Nutrition plays a crucial role in maintaining health, functional independence, and quality of life for older people. People who are aged 65 years and older are particularly at risk of not meeting their nutritional requirements so it is important for them to have a balanced diet.​

A balanced diet can help:

  • Maintain muscle mass, so older people can remain active and independent for as long as possible
  • Maintain energy levels making daily life easier to manage
  • Reduce the risk of infections and illnesses by keeping the immune system healthy
  • Reduce the risk of falls
  • Promote wound healing

How can a reduced dietary intake occur in older people?

As people get older there are many reasons why they may have a poor appetite and eat and drink less.

Reduced activity: Older people tend to be less active which means they use less energy each day, which in turn can lead to a reduced appetite. Spending some time outdoors in fresh air can help stimulate appetite.

Mental health: Depression and loneliness can lead to a reduced dietary intake. Eating alone at mealtimes can intensity feelings of loneliness and this may have a negative effect on health and wellbeing. Some illnesses such as dementia are more common in older people and can impact dietary intake as appetite reduces, tastes change and swallowing difficulties may develop. Specialist advice from a dietitian may be required. Dementia can cause reduced, taste changes and swallowing difficulties. Specialist advice from a dietitian or speech and language therapist may be required.​

Independence: A lack of independence as people get older can impact their dietary intake. Reliance on others for shopping can lead to someone eating the same foods each week. Being able to see what food options are available can stimulate an interest in food.

Medication: Many older people take a range of medications. Side effects from these can cause a reduced appetite. It is important not to stop taking a medication that has been prescribed, but GP or pharmacists can review medications if it is felt these are impacting food intake.

Specialist diet: As people get older they may develop dental issues such as poor teeth or ill-fitting dentures which can lead to difficulties chewing or swallowing. Management may include restricting certain foods previously enjoyed due to texture and may require a softer diet. Any swallowing difficulties should be discussed with a GP who can refer to a speech and language therapist for a swallowing assessment and specialist advice if required.​

How to help prevent and/or manage undernutrition in older people?

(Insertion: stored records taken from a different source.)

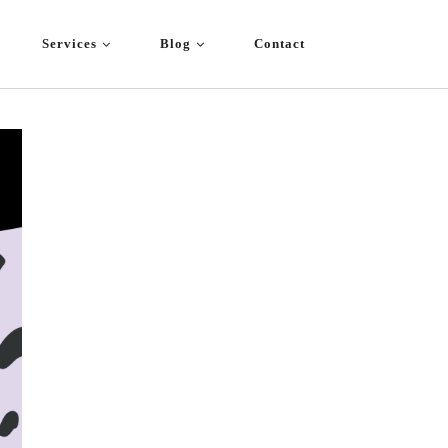
Services
Blog
Contact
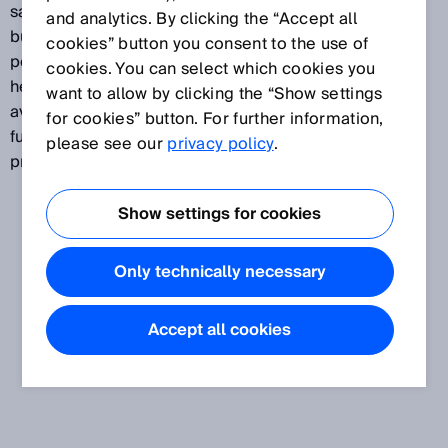
safety, protection and monitoring, and to thus enable
and analytics. By clicking the “Accept all
buildings, properties, equipment and people to
cookies” button you consent to the use of
perform more effectively. In the building automation,
cookies. You can select which cookies you
healthcare and home automation industries, the
want to allow by clicking the “Show settings
availability of a host of different sensor data allows
for cookies” button. For further information,
function sequences to be automated, which in turn
please see our
privacy policy
.
provides process reliability and added convenience.
Show settings for cookies
Only technically necessary
Accept all cookies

Unplanned weight loss can be a sign of malnutrition/undernutrition. If scales are not available, look out for other signs of weight loss such as clothes becoming loose or rings and jewellery no longer fitting.​ Many older people have tried to follow a healthy diet throughout their lives, but when malnutrition becomes a concern the normal guidelines for healthy eating don’t apply, and it may be necessary to adapt the diet to make sure energy intake is adequate.​

​ Increase energy intake:​

  • Switch to full fat dairy products including milk, yoghurts, cheese and spreads​
  • Try milky drinks such as hot chocolate, milky coffees, milkshakes or malt based drinks​
  • Have a milk based pudding after lunch and evening meal such as custard, rice pudding or semolina​
  • Eat little and often: aim for 3 small meals and 2-3 snacks per day
  • Fortify foods by adding extra butter, milk, cream and cheese to every-day meals​
  • Make the most of opportunities to eat in a social environment such as at community groups or with family and friends as this can encourage eating and drinking​
  • Help to increase interest in food if an older person is unable to get to the shops, e.g. looking at supermarket websites​
  • Try to base meals and snacks around foods that are preferred and enjoyed rather than aiming for a perfect balance every day. When we are presented with a food we love we are more inclined to eat it! 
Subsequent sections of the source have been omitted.